Organic farming, with use of organic sources of nutrients, is proposed as a sustainable strategy for producing safe, healthy and cheaper food and for restoring soil fertility and mitigating climate change. However, there are several myths and controversies surrounding the use of organic versus inorganic sources of nutrients.
In this contest, the paper aims: (i) to clarify some of the myths or misconceptions about organic versus inorganic sources of nutrients and (ii) to propose alternative solutions to increase on-farm biomass production for use as organic inputs for improving soil fertility and increasing crop yields.

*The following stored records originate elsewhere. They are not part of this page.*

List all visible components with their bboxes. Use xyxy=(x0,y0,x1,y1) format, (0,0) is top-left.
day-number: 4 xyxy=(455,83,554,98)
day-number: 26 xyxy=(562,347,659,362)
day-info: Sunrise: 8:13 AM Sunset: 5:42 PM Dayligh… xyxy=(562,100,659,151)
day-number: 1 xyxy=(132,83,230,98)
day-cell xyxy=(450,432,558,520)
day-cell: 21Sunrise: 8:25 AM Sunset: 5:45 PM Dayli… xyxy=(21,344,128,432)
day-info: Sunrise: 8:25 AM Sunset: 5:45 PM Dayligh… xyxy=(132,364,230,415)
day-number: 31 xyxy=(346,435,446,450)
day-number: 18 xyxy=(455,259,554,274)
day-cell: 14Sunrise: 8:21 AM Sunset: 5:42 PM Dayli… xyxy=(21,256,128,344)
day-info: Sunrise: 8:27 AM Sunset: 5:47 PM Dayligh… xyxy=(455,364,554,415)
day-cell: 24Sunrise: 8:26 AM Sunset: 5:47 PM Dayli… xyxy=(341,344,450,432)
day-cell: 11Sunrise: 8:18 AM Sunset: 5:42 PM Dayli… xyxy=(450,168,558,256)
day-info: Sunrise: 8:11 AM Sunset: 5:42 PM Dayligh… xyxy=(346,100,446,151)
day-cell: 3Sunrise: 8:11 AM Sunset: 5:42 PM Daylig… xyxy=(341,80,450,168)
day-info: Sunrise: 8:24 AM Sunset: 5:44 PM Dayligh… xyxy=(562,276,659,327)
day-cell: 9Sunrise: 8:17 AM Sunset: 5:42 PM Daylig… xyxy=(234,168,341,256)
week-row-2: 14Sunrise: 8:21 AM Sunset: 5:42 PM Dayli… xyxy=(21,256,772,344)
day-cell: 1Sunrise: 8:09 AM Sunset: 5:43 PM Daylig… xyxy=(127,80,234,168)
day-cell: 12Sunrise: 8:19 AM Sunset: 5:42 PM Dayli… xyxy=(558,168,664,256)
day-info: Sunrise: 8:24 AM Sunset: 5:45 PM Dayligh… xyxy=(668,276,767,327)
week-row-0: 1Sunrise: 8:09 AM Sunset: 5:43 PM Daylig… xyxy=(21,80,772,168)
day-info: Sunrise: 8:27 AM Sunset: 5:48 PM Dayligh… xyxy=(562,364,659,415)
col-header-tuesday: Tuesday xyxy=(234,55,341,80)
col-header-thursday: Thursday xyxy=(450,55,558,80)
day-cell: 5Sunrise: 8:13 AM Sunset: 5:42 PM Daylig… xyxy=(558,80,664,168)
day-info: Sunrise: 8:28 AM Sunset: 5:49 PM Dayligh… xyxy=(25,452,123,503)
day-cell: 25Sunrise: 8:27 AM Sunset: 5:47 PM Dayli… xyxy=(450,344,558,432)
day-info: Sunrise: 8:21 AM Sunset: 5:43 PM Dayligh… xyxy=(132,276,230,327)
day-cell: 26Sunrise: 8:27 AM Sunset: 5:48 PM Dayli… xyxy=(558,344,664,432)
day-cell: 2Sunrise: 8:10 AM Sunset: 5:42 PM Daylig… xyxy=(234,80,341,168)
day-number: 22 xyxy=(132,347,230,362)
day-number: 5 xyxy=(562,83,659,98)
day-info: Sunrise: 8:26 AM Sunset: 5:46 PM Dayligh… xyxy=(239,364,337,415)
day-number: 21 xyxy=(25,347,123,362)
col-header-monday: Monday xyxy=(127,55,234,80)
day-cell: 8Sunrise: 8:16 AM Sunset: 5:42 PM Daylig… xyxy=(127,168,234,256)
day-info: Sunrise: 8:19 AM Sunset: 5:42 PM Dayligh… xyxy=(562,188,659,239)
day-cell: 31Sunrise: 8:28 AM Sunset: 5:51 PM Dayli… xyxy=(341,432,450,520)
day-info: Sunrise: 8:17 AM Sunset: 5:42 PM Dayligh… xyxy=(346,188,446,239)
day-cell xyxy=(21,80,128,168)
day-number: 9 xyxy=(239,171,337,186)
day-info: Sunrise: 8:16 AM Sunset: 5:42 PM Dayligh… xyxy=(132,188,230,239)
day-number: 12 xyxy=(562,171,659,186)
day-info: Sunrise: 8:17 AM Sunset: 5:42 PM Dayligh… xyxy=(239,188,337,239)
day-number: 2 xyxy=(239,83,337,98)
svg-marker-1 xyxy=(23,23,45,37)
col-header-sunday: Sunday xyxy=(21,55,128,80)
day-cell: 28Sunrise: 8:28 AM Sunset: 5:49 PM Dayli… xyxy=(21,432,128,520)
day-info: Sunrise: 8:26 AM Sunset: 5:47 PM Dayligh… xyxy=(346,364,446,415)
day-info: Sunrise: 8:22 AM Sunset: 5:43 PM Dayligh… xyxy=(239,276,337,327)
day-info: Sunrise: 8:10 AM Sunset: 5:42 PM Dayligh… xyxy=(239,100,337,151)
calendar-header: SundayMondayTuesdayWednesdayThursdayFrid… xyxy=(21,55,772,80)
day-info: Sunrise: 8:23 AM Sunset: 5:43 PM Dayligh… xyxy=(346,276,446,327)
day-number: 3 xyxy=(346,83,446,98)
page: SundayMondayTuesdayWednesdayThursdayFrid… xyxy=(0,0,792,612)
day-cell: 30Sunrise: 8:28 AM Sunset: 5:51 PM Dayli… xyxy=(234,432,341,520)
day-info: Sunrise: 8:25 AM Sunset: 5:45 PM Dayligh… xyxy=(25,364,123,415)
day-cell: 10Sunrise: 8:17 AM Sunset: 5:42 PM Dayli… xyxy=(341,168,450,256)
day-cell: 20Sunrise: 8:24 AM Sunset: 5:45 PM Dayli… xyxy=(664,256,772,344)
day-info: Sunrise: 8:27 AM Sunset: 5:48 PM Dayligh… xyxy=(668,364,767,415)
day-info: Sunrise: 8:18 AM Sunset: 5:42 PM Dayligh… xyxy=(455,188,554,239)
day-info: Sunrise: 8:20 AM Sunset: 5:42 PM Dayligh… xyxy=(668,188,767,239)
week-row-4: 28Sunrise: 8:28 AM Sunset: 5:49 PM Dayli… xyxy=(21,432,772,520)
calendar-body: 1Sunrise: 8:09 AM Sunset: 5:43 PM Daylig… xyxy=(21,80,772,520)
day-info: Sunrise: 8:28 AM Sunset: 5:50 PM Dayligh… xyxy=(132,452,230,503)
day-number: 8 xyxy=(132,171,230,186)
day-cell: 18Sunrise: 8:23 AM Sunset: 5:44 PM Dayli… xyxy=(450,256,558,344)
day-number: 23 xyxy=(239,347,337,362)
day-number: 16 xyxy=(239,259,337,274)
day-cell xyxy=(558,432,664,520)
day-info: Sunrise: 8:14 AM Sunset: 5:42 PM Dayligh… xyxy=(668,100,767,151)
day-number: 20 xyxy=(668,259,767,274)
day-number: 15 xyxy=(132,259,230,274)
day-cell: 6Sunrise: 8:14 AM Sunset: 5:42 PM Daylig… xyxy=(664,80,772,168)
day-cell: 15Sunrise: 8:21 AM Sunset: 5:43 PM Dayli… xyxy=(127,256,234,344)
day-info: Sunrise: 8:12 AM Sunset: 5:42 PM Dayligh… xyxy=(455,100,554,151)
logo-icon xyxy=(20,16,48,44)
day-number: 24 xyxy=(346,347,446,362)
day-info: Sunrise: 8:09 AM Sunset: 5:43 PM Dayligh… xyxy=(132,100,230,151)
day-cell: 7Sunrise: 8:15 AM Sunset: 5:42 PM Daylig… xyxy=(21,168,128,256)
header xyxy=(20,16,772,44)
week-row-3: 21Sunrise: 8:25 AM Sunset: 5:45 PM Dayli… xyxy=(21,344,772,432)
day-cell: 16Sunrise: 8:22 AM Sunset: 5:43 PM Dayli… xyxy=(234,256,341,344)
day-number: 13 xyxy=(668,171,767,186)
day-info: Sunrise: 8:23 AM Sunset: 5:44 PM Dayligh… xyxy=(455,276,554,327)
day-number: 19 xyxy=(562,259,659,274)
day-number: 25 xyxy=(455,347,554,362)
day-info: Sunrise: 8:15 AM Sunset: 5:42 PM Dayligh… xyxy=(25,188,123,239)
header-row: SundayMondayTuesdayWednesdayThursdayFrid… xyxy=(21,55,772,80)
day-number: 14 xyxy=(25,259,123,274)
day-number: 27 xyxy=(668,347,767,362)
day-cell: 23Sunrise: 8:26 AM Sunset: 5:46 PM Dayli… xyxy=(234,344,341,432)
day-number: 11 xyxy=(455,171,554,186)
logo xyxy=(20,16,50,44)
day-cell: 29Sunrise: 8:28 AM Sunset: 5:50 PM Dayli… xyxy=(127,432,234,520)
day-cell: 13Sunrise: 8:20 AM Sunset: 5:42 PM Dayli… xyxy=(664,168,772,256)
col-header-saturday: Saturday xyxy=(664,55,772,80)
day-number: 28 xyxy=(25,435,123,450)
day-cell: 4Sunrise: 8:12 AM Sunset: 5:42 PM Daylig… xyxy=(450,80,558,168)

Common myths identified by this review include that organic materials/fertilizers can: (i) supply all required macro- and micro-nutrients for plants; (ii) improve physical, chemical and microbiological properties of soils; (iii) be applied universally on all soils; (iv) always produce quality products; (v) be cheaper and affordable; and (vi) build-up of large amount of soil organic matter. Other related myths are: “legumes can use entire amount of N2 fixed from atmosphere” and “bio-fertilizers increase nutrient content of soil.” Common myths regarding chemical fertilizers are that they: (i) are not easily available and affordable, (ii) degrade land, (iii) pollute environment and (iv) adversely affect health of humans, animals and agro-ecosystems. The review reveals that, except in some cases where higher yields (and higher profits) can be found from organic farming, their yields are generally 20–50% lower than that from conventional farming.
The paper demonstrates that considering the current organic sources of nutrients in the developing countries, organic nutrients alone are not enough to increase crop yields to meet global food demand and that nutrients from inorganic and organic sources should preferably be applied at 75:25 ratio. The review identifies a new and alternative concept of Evergreen Agriculture (an extension of Agroforestry System), which has potential to supply organic nutrients in much higher amounts, improve on-farm soil fertility and meet nutrient demand of high-yielding crops, sequester carbon and mitigate greenhouse gas emissions, provide fodder for livestock and fuelwood for farmers and has potential to meet global food demand.
Evergreen Agriculture has been widely adapted by tens of millions of farmers in several African countries and the review proposes for evaluation and scaling-up of such technology in Asian and Latin American countries too.